_What you are asked to do_.
Present each line of the entries below that holds the word "celebration".

_Records_.
>>>>>

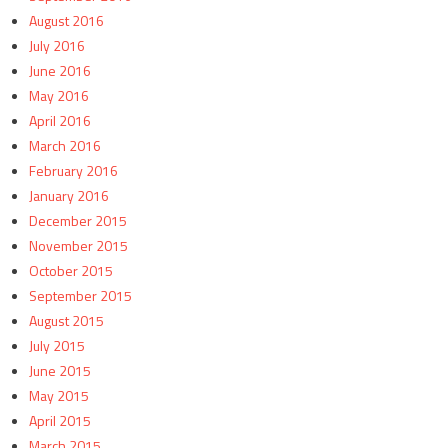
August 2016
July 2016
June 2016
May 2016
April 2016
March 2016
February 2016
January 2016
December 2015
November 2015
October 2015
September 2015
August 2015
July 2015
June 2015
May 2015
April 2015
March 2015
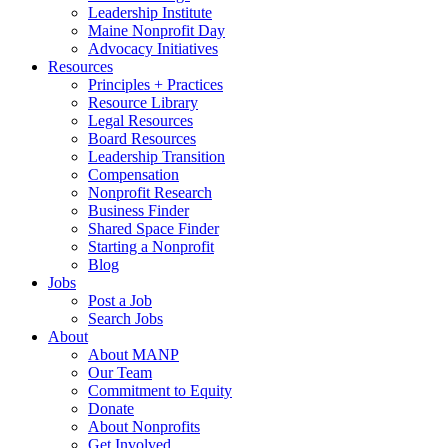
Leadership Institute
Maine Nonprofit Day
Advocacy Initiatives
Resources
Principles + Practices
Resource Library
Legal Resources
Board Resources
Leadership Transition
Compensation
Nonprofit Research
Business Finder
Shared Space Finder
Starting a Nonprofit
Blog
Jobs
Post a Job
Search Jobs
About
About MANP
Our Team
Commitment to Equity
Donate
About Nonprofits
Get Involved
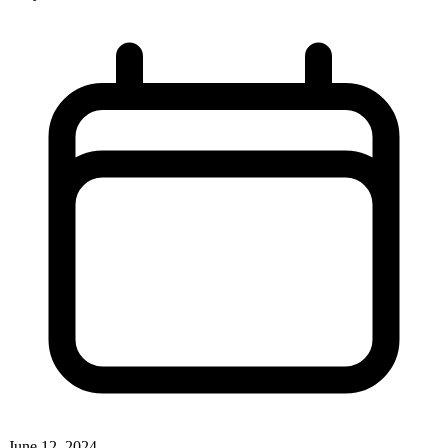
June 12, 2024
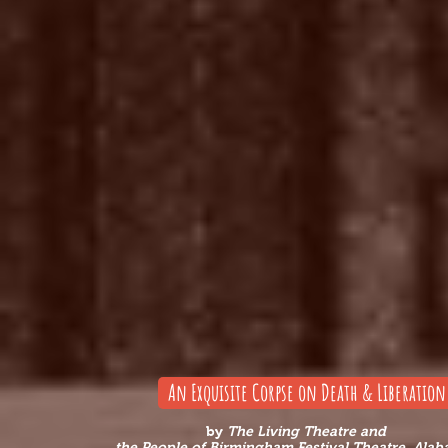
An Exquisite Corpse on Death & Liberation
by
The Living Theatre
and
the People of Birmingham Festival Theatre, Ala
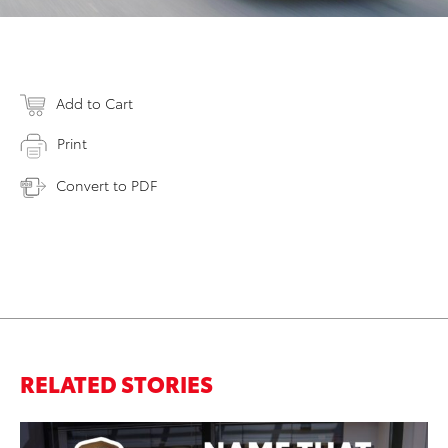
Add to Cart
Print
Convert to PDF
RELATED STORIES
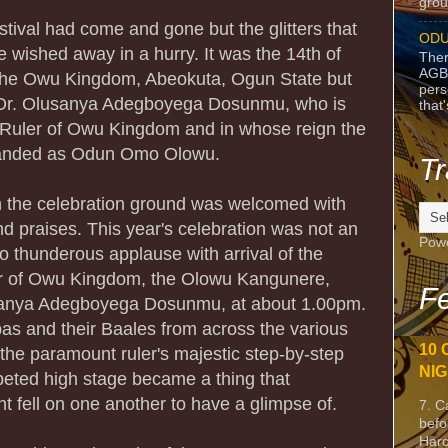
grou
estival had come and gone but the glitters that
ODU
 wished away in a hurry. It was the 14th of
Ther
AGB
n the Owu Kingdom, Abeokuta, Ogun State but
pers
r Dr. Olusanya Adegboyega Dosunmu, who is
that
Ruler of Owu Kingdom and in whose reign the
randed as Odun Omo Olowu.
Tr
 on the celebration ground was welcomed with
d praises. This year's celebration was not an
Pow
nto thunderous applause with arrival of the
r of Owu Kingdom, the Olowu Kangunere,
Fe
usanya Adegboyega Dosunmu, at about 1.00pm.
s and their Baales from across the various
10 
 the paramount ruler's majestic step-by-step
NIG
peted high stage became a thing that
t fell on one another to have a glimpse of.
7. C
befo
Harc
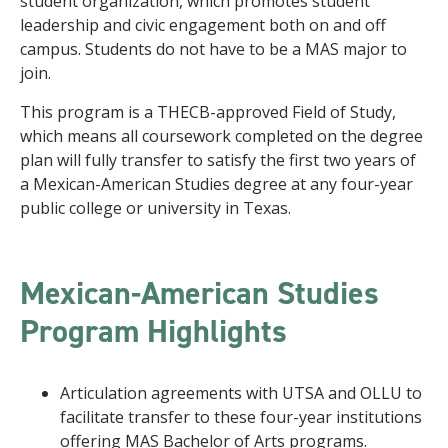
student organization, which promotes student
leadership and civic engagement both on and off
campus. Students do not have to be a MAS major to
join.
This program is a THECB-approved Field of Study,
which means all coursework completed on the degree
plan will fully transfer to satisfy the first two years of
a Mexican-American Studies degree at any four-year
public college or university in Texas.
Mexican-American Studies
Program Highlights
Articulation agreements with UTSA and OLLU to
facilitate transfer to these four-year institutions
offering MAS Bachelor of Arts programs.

<<<<<
>>>>>

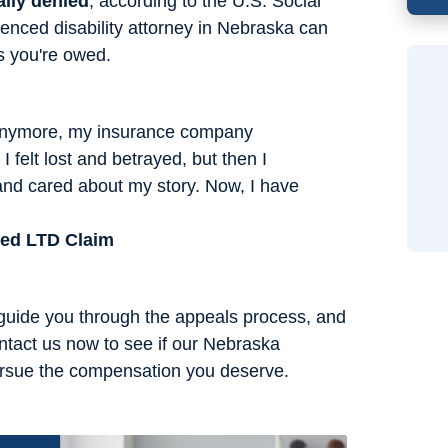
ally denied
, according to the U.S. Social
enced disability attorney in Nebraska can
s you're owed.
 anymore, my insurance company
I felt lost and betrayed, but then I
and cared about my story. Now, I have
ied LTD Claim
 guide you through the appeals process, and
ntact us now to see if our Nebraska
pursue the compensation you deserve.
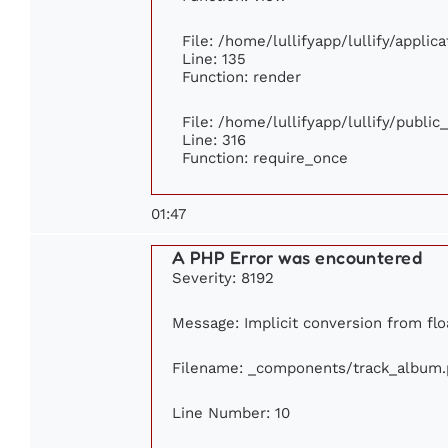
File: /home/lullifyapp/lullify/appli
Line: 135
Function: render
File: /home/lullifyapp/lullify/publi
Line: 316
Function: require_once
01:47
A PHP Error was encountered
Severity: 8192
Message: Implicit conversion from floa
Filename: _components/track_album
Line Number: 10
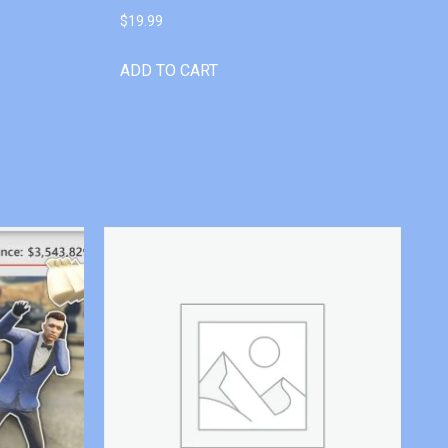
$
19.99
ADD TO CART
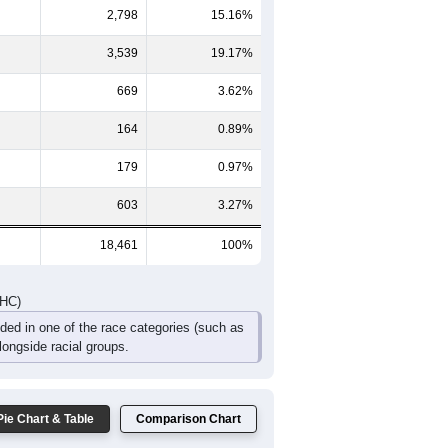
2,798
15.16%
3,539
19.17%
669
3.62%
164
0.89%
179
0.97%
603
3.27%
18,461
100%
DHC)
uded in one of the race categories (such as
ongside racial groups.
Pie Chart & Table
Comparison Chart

<<<<<

_Expected answer_.
 on the celebration ground was welcomed with
d praises. This year's celebration was not an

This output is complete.